#### DATA SHOWN:
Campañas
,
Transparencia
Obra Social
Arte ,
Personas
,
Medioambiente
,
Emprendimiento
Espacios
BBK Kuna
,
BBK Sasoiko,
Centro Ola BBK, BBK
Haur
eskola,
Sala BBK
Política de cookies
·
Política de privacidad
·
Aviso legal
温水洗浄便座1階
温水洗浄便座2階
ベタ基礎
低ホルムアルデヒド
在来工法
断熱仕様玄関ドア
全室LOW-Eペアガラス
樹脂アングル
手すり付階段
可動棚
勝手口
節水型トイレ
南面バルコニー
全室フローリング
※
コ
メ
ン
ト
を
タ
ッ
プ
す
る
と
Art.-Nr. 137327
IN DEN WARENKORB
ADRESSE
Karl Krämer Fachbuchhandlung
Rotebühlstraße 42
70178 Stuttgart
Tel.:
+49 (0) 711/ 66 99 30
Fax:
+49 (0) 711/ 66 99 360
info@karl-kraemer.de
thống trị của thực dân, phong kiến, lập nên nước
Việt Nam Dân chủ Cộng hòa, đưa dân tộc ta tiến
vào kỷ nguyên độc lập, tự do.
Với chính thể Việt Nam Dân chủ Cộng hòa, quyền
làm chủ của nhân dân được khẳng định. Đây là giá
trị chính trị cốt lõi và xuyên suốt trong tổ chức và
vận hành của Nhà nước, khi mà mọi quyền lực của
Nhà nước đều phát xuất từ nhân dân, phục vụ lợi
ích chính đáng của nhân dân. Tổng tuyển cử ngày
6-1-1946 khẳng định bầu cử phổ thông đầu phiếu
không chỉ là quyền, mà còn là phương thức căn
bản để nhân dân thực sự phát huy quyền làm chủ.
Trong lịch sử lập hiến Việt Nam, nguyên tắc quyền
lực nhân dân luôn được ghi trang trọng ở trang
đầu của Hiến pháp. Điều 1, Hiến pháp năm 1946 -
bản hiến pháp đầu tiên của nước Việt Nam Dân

#### PROBLEM:
Please set down the full listing above, word for word.

#### SOLUTION FOR THIS PROBLEM:
Campañas
,
Transparencia
Obra Social
Arte ,
Personas
,
Medioambiente
,
Emprendimiento
Espacios
BBK Kuna
,
BBK Sasoiko,
Centro Ola BBK, BBK
Haur
eskola,
Sala BBK
Política de cookies
·
Política de privacidad
·
Aviso legal
温水洗浄便座1階
温水洗浄便座2階
ベタ基礎
低ホルムアルデヒド
在来工法
断熱仕様玄関ドア
全室LOW-Eペアガラス
樹脂アングル
手すり付階段
可動棚
勝手口
節水型トイレ
南面バルコニー
全室フローリング
※
コ
メ
ン
ト
を
タ
ッ
プ
す
る
と
Art.-Nr. 137327
IN DEN WARENKORB
ADRESSE
Karl Krämer Fachbuchhandlung
Rotebühlstraße 42
70178 Stuttgart
Tel.:
+49 (0) 711/ 66 99 30
Fax:
+49 (0) 711/ 66 99 360
info@karl-kraemer.de
thống trị của thực dân, phong kiến, lập nên nước
Việt Nam Dân chủ Cộng hòa, đưa dân tộc ta tiến
vào kỷ nguyên độc lập, tự do.
Với chính thể Việt Nam Dân chủ Cộng hòa, quyền
làm chủ của nhân dân được khẳng định. Đây là giá
trị chính trị cốt lõi và xuyên suốt trong tổ chức và
vận hành của Nhà nước, khi mà mọi quyền lực của
Nhà nước đều phát xuất từ nhân dân, phục vụ lợi
ích chính đáng của nhân dân. Tổng tuyển cử ngày
6-1-1946 khẳng định bầu cử phổ thông đầu phiếu
không chỉ là quyền, mà còn là phương thức căn
bản để nhân dân thực sự phát huy quyền làm chủ.
Trong lịch sử lập hiến Việt Nam, nguyên tắc quyền
lực nhân dân luôn được ghi trang trọng ở trang
đầu của Hiến pháp. Điều 1, Hiến pháp năm 1946 -
bản hiến pháp đầu tiên của nước Việt Nam Dân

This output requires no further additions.